Parker v. Leaf River Cellulose, LLC
ORDER denying 90 Motion in Limine; denying 92 Motion in Limine Signed by District Judge Keith Starrett on 8/9/17 (dtj)
IN THE UNITED STATES DISTRICT COURT
FOR THE SOUTHERN DISTRICT OF MISSISSIPPI
JOSEPH EDWARD PARKER
CIVIL ACTION NO. 2:14-CV-9-KS-MTP
LEAF RIVER CELLULOSE, LLC
MEMORANDUM OPINION AND ORDER
This matter is before the Court on the Motion In Limine Regarding Punitive Damages
Evidence (“Motion on Punitive Damages)  and the Motion In Limine to Exclude Evidence
Regarding Special Damages (“Motion on Special Damages”)  filed by Defendant Leaf River
Cellulose, LLC (“Defendant”). After considering the submissions of the parties, the record, and
the applicable law, the Court finds that neither motion is well taken and both should be denied.
Motion on Punitive Damages 
Much of Defendant’s arguments for the exclusion of punitive damages in this case were
addressed in its previous motion for summary judgment and are premised on the fact that no court
has ever interpreted § 45-9-55(2) before. However, as the Court noted in a previous Order ,
“[t]he only reasonable reading of the language of the statute is the one adopted by this Court. This
reading further comported with the legislative history behind the statute.” (Order  at p. 4.)

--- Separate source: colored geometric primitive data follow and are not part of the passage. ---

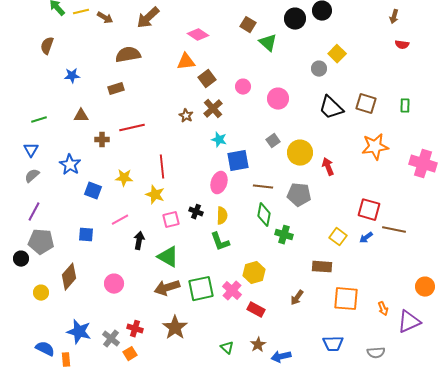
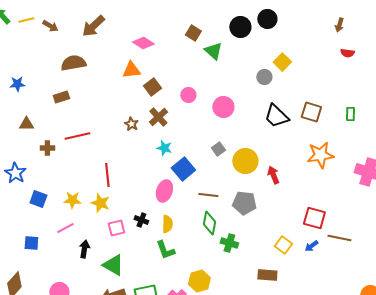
blue square: (238, 161) -> (183, 169), turned -30
yellow star: (124, 178) -> (72, 200), moved

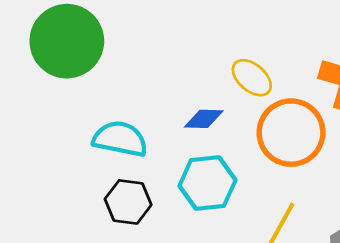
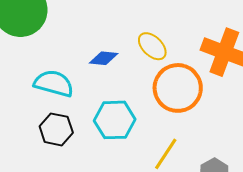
blue diamond: (204, 119) -> (104, 58), moved

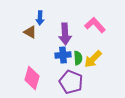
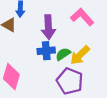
green semicircle: (78, 58) -> (63, 54), turned -120
purple pentagon: (71, 82) -> (70, 81), moved

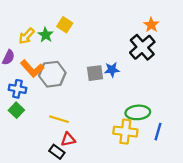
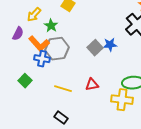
green star: (46, 35) -> (51, 26), moved
gray square: (95, 73) -> (95, 48), turned -35
blue cross: (17, 89) -> (42, 59), moved
red triangle: (68, 139) -> (92, 85), moved

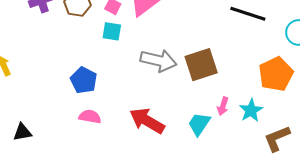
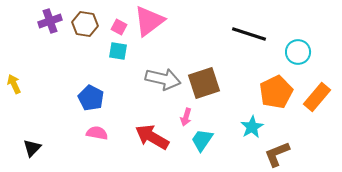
pink arrow: (223, 106) -> (186, 117), moved
black triangle: (22, 132) -> (32, 148), turned -36

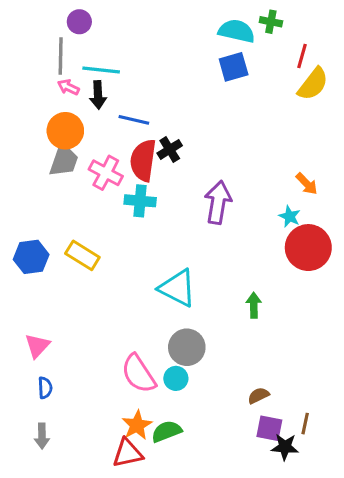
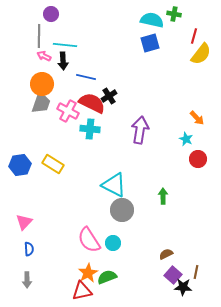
red semicircle: (143, 160) -> (92, 103), turned 108
red circle: (308, 248) -> (198, 159), size x0.6
gray circle: (187, 347) -> (122, 210), moved
purple square: (269, 428) -> (173, 275), turned 30

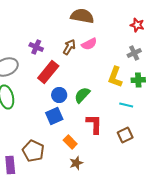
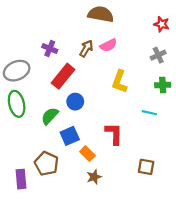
yellow L-shape: (115, 77) -> (119, 82), moved
green semicircle: (82, 95) -> (50, 116), moved
blue square: (54, 116) -> (70, 136), moved
brown square: (125, 135) -> (146, 167), moved, turned 35

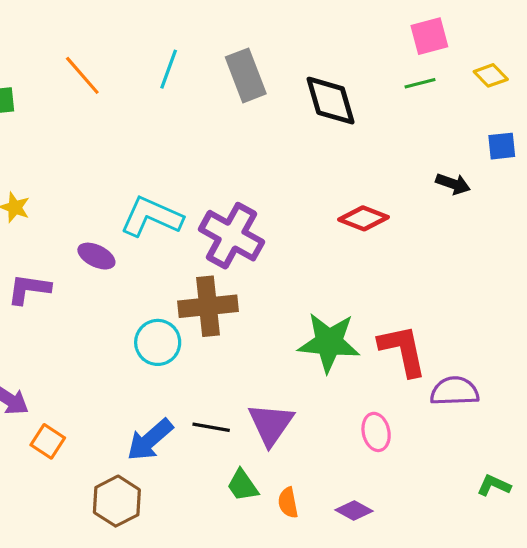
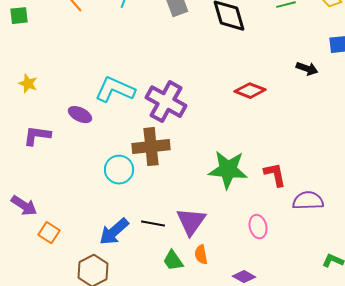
red L-shape: (403, 350) -> (275, 175), size x0.7
orange semicircle: (288, 503) -> (201, 255), moved

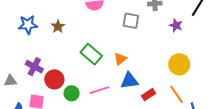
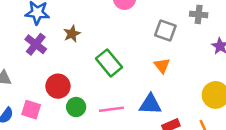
brown star: (58, 26) -> (72, 34), moved
orange triangle: (120, 59) -> (162, 66), moved, turned -40
purple cross: (34, 67) -> (36, 44), moved

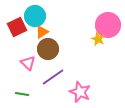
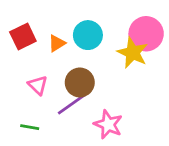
cyan circle: (35, 16) -> (88, 35), moved
yellow star: (98, 39) -> (133, 53), size x1.6
brown circle: (48, 49) -> (80, 82), moved

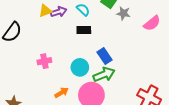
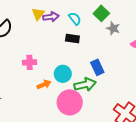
yellow triangle: (45, 11) -> (38, 14), turned -40
blue rectangle: (105, 56) -> (97, 67), moved
orange arrow: (61, 93) -> (44, 84), moved

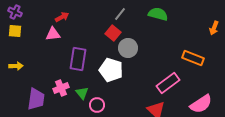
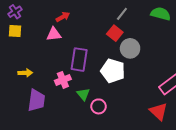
purple cross: (15, 12) -> (15, 12), turned 32
yellow arrow: (16, 66) -> (25, 73), moved
pink cross: (61, 88) -> (63, 80), moved

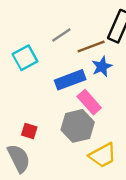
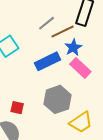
gray line: (61, 35) -> (47, 23), moved
pink rectangle: (89, 102) -> (80, 68), moved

Though the Court may have employed certain interpretative tools to further articulate the meaning
of the statute, on its face, § 45-9-55(2) unambiguously requires a physically restricted parking area
in order for employers to lawfully prohibit the storage of guns in their employees’ personal
vehicles. Therefore, as the Court previously acknowledged, to obtain punitive damages, Plaintiff
must establish that Defendant showed a “ruthless disregard” for his rights under § 45-9-55(2). The
Court finds that Plaintiff should have his chance at trial to do so. The Motion on Punitive Damages
, then, will be denied.
Motion on Special Damages 
Pursuant to Federal Rule of Civil Procedure 9(g), “[i]f an item of special damage is
claimed, it must be specifically stated.” The Court agrees that Plaintiff has failed to plead
emotional distress and reputational damage with the particularity required by Rule 9(g). However,
the Fifth Circuit has stated that “[f]ailure to plead special damages does not bar recovery if the
defect can be cured by amendment.” Crosby v. Old Republic Ins. Co., 978 F.2d 210, 211 n.1 (5th
Cir. 1992) (citing 5 Charles A. Wright & Arthur R. Miller, Federal Practice and Procedure § 1312
(1990)). In Crosby, the special damages claim was not advanced until the pretrial conferences,
and the Fifth Circuit held that the district court did not err in considering the claim as if the
pleadings had been amended. Id. Here, it is clear from the record that Plaintiff can set forth
specific allegations to support his special damages, and that Defendant will not be prejudiced if
amendment is allowed because it has had ample notice of these claims. The Court will therefore
allow for the amendment of his pleadings to reflect these particularities in order to comply with
Rule 9(g), and the Motion on Special Damages  will be denied.
IT IS THEREFORE ORDERED AND ADJUDGED that the Motion on Punitive Damages
 is denied.
IT IS FURTHER ORDERED AND ADJUDGED that the Motion on Special Damages 
SO ORDERED AND ADJUDGED on this the __9th___ day of August, 2017.